Halle-Oppin (SAH) ::  „Luftrettung – Eine Frage der Zeit“ lautete der Titel des Symposiums, zu dem die HSD Hubschrauber Sonder Dienst Flugbetriebs GmbH & Co. KG, Partner in der Luftrettungsallianz TEAM DRF, am 8. Oktober 2004 am Flugplatz Halle/Oppin eingeladen hatte. In Fachvorträgen beleuchteten Experten Abläufe und Probleme des luftgebundenen Intensivtransports aus unterschiedlichen Gesichtspunkten. Themen waren die Geschichte der Luftrettung, medizinische Voraussetzungen des Intensivtransports, der luftgebundene Transport von polytraumatisierten und herzkranken Patienten, wirtschaftliche Aspekte der Luftrettung sowie flugspezifische Besonderheiten, wie zum Beispiel Wetter- und Landevoraussetzungen bei Tag- und Nachteinsätzen.

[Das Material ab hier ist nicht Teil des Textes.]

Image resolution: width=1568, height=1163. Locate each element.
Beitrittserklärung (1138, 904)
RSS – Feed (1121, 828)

Referenten waren die beiden leitenden Hubschraubernotärzte in Halle, Dr. Thomas Krechlok von der Klinik für Anästhesiologie, Intensiv- und Notfallmedizin an den Berufsgenossenschaftlichen Kliniken Halle Bergmannstrost und Dr. Hendrik Liedtke von der Universitätsklinik für Anästhesiologie und operative Intensivmedizin der Martin-Luther-Universität Halle-Wittenberg, sowie Dr. Rainer Löb von der Klinik für Anästhesiologie und operative Intensivmedizin der St. Barbara-Klinik in Hamm-Heesen und HSD-Pilot und Stationsleiter Norbert Ebbighausen.

Das Symposium richtete sich an geladenes Fachpublikum. Vertreter aus der Politik, Ärzte aus Kliniken in Sachsen-Anhalt sowie Mitarbeiter regionaler Rettungsorganisationen und Rettungsleitstellen waren unter den Gästen. „Unser gemeinsames Anliegen ist die zeitgerechte, sichere und optimale Versorgung unserer Intensivpatienten. Dazu bedarf es der Zusammenarbeit aller beteiligten Partner“, betonte Kai Scheithauer, Geschäftsführer der HSD Hubschrauber Sonder Dienst Flugbetriebs GmbH & Co. KG, die das Luftrettungszentrum in Halle seit 1991 betreibt. „Das Symposium sollte unseren Gästen zum Informationsaustausch und als Diskussionsplattform dienen.“

Im Rahmen des Symposiums führte der HSD zwei Hubschrauber vom Typ MD 900 „Explorer“ ein und löste damit die bisherigen am HSD-Luftrettungszentrum Halle eingesetzten Intensivtransporthubschrauber vom Typ Bell 222 ab. Bei der Indienststellung waren der Minister für Gesundheit und Soziales in Sachsen-Anhalt, Gerry Kley, sowie die Bürgermeisterin für Soziales, Jugend und Gesundheit der Stadt Halle, Dagmar Szabados, anwesend. Bei einem Rundflug mit dem neuen Hubschrauber konnten sie sich von dessen Vorteilen überzeugen.Minister Kley betonte, wie wichtig der HSD-Intensivtransporthubschrauber aus Halle ist und forderte die anwesenden Vertreter von Leitstellen und Krankenhäusern auf, ihn noch häufiger zu alarmieren.

Hintergrundinformationen

Alarmiert durch die Koordinierungsstelle Magdeburg beziehungsweise durch die Rettungsleitstelle Halle führen die beiden am Flugplatz Halle-Oppin stationierten HSD-Hubschrauber lebensrettende Intensivtransporte von Patienten zwischen Kliniken durch, stehen bei Bedarf aber auch als schnelle Notarztzubringer für die Notfallrettung zur Verfügung. Die Hubschrauber transportieren Patienten aus Kliniken in ganz Sachsen-Anhalt in Spezialkliniken - vor allem nach Halle, Magdeburg und Coswig -, führen aber auch bundeslandübergreifende Intensivtransporte durch, zum Beispiel nach Leipzig und Berlin. „Christoph Sachsen-Anhalt“ ist an 365 Tagen im Jahr rund um die Uhr einsatzbereit, während „Christoph Halle“ in Duplizitätsfällen von Montag bis Freitag tagsüber eingesetzt wird. Die Besatzung besteht aus tagsüber einem, nachts zwei Piloten, einem Notarzt und einem Rettungsassistenten. Im vergangenen Jahr leistete das Luftrettungszentrum Halle insgesamt 1066 Einsätze.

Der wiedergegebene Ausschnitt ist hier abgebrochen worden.